A triple-blind randomized clinical trial compared the effect of palmitoylethanolamide (PEA) versus ibuprofen for pain relief in temporomandibular joint osteoarthritis or arthralgia. PEA showed a significantly higher decrease in pain and improvement in maximum mouth opening compared to ibuprofen after 2 weeks of treatment.
Palmitoylethanolamide restores myelinated-fibre function in patients with chemotherapy-induced painful neuropathy.
RCT assessing the effect of palmitoylethanolamide (PEA) on pain and nerve function in 20 patients with chemotherapy-induced painful neuropathy. PEA treatment significantly improved pain and neurophysiological measures of myelinated fibres, though warmth thresholds remained unchanged.
Palmitoylethanolamide effects on intraocular pressure after Nd:YAG laser iridotomy: an experimental clinical study.

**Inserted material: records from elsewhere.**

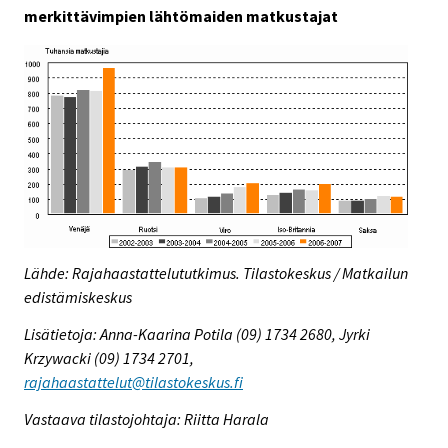
merkittävimpien lähtömaiden matkustajat
Lähde: Rajahaastattelututkimus. Tilastokeskus / Matkailun
edistämiskeskus
Lisätietoja: Anna-Kaarina Potila (09) 1734 2680, Jyrki
Krzywacki (09) 1734 2701,
rajahaastattelut@tilastokeskus.fi
Vastaava tilastojohtaja: Riitta Harala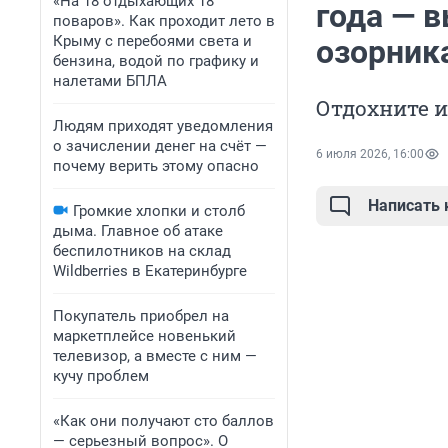
«На 18 отдыхающих 18
года — в
поваров». Как проходит лето в
Крыму с перебоями света и
озорник
бензина, водой по графику и
налетами БПЛА
Отдохните 
Людям приходят уведомления
о зачислении денег на счёт —
6 июля 2026, 16:00
почему верить этому опасно
Написать
Громкие хлопки и столб
дыма. Главное об атаке
беспилотников на склад
Wildberries в Екатеринбурге
Покупатель приобрел на
маркетплейсе новенький
телевизор, а вместе с ним —
кучу проблем
«Как они получают сто баллов
— серьезный вопрос». О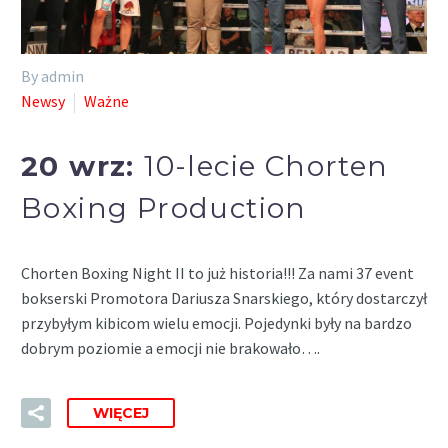
By admin
Newsy
Ważne
20 wrz:
10-lecie Chorten
Boxing Production
Chorten Boxing Night II to już historia!!! Za nami 37 event
bokserski Promotora Dariusza Snarskiego, który dostarczył
przybyłym kibicom wielu emocji. Pojedynki były na bardzo
dobrym poziomie a emocji nie brakowało….
WIĘCEJ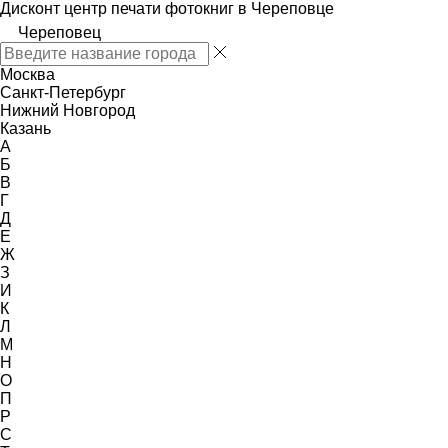
Дисконт центр печати фотокниг в Череповце
Череповец
Москва
Санкт-Петербург
Нижний Новгород
Казань
А
Б
В
Г
Д
Е
Ж
З
И
К
Л
М
Н
О
П
Р
С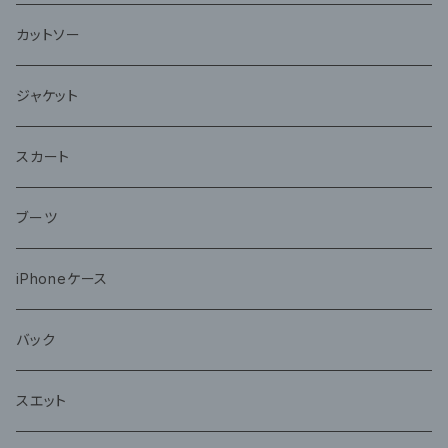
カットソー
ジャケット
スカート
ブーツ
iPhoneケース
バック
スエット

This experimental clinical study evaluated the effects of palmitoylethanolamide (PEA) on intraocular pressure (IOP) after Nd:YAG laser iridotomy in 15 patients. Pretreatment with PEA prevented the significant increase in IOP observed in placebo-treated patients, suggesting PEA's role in controlling the inflammatory process post-iridotomy.

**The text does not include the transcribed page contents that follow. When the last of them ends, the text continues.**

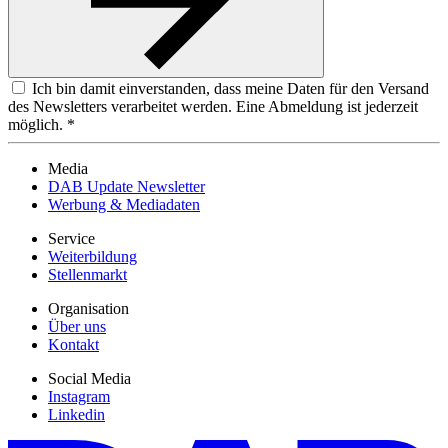
Ich bin damit einverstanden, dass meine Daten für den Versand
des Newsletters verarbeitet werden. Eine Abmeldung ist jederzeit
möglich. *
Media
DAB Update Newsletter
Werbung & Mediadaten
Service
Weiterbildung
Stellenmarkt
Organisation
Über uns
Kontakt
Social Media
Instagram
Linkedin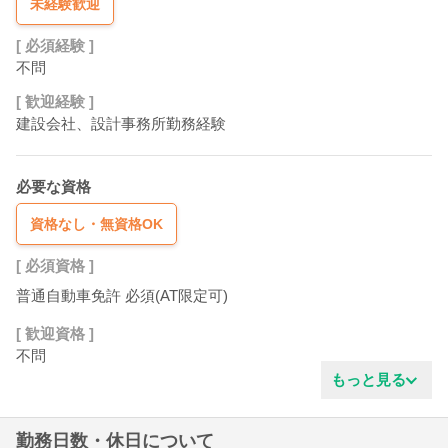
未経験歓迎
[ 必須経験 ]
不問
[ 歓迎経験 ]
建設会社、設計事務所勤務経験
必要な資格
資格なし・無資格OK
[ 必須資格 ]
普通自動車免許 必須(AT限定可)
[ 歓迎資格 ]
不問
もっと見る
勤務日数・休日について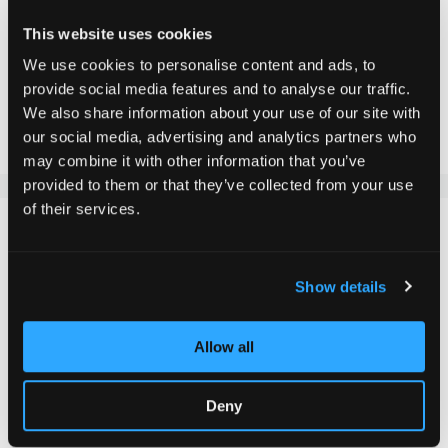
Ajouter au panier
This website uses cookies
We use cookies to personalise content and ads, to
provide social media features and to analyse our traffic.
Ajouter au comparateur
We also share information about your use of our site with
Ajouter à la liste d'achats
our social media, advertising and analytics partners who
may combine it with other information that you’ve
provided to them or that they’ve collected from your use
of their services.
DÉTAILS
Le guidon surdimensionné de la trottinette Chilli Pro
Show details
est fabriqué en aluminium robuste et convient aussi
bien aux débutants qu'aux utilisateurs polyvalents.
Allow all
est à la portée de tous. ATTENTION : Les HIC T-Bars
(à l'extrémité du guidon avec fente) sont conçus pour la
Deny
compression HIC et ne sont compatibles qu'avec les
compatibles avec le HIC Fork et le HIC Clamp. Tu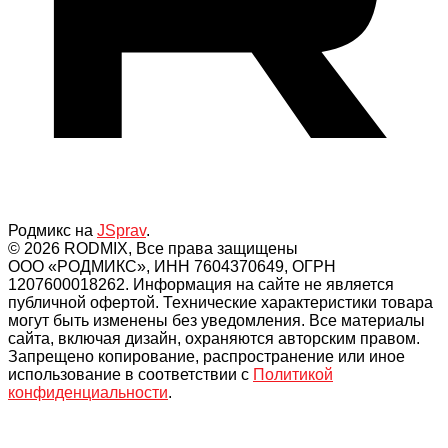
Родмикс на
JSprav
.
© 2026 RODMIX, Все права защищены
ООО «РОДМИКС», ИНН 7604370649, ОГРН
1207600018262. Информация на сайте не является
публичной офертой. Технические характеристики товара
могут быть изменены без уведомления. Все материалы
сайта, включая дизайн, охраняются авторским правом.
Запрещено копирование, распространение или иное
использование в соответствии с
Политикой
конфиденциальности
.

Efficacy of a fixed combination of Palmitoylethanolamide and acetyl-l-carnitine (PEA + ALC FC) in the treatment of Neuropathies secondary to Rheumatic Diseases.
The study evaluated the efficacy of a fixed combination of Palmitoylethanolamide (PEA) and Acetyl-L-Carnitine (ALC) in patients with peripheral neuropathy secondary to rheumatic diseases. Patients treated with PEA + ALC showed significant improvement in pain VAS and specific scores compared to those receiving standard therapy alone.
Effect of Ultra-Micronized-Palmitoylethanolamide and Acetyl-l-Carnitine on Experimental Model of Inflammatory Pain
Animal study testing the effects of ultra-micronized palmitoylethanolamide (um-PEA) and acetyl-l-carnitine (LAC) on carrageenan-induced paw edema in rats. The combination of um-PEA and LAC significantly reduced edema, thermal hyperalgesia, inflammatory cell infiltration, and MPO activity, demonstrating superior anti-inflammatory and anti-nociceptive effects compared to separate administration.
Efficacy of ultra-micronized palmitoylethanolamide in canine atopic dermatitis: an open-label multi-centre study.
An 8-week open-label multi-centre study evaluated the efficacy of oral ultra-micronized palmitoylethanolamide (PEA-um) in 160 dogs with moderate atopic dermatitis. Results showed significant reductions in pruritus and skin lesions, with improvements in quality of life. Tolerability was good-to-excellent with minimal adverse events.
Short-Term Ultramicronized Palmitoylethanolamide Therapy in Patients with Myasthenia Gravis: a Pilot Study to Possible Future Implications of Treatment.
This open pilot study investigated the effects of ultramicronized-palmitoylethanolamide (μm-PEA) on muscular fatigue and neurophysiological changes in 22 patients with myasthenia gravis over a three-week period. PEA significantly improved the quantitative MG score and reduced decremental muscle response, although antibody titers did not change significantly.